§ **Given records**:
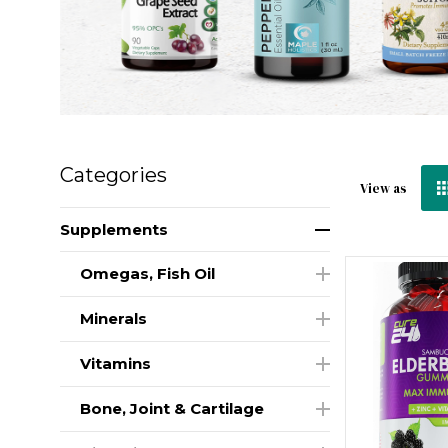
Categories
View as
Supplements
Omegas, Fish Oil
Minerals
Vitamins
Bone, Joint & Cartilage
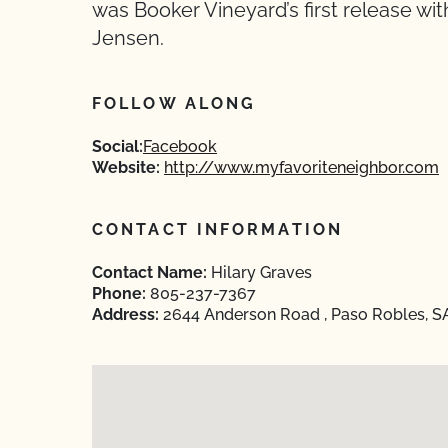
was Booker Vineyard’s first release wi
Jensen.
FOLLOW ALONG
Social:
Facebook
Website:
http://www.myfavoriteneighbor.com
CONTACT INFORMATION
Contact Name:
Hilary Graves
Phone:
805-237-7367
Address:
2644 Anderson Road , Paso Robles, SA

§ **What you need to do**: Set down all of the entries precisely and keep the pictures out of the copy.

§ **Response to this exercise**:
Categories
View as
Supplements
Omegas, Fish Oil
Minerals
Vitamins
Bone, Joint & Cartilage
was Booker Vineyard’s first release wi
Jensen.
FOLLOW ALONG
Social:
Facebook
Website:
http://www.myfavoriteneighbor.com
CONTACT INFORMATION
Contact Name:
Hilary Graves
Phone:
805-237-7367
Address:
2644 Anderson Road , Paso Robles, SA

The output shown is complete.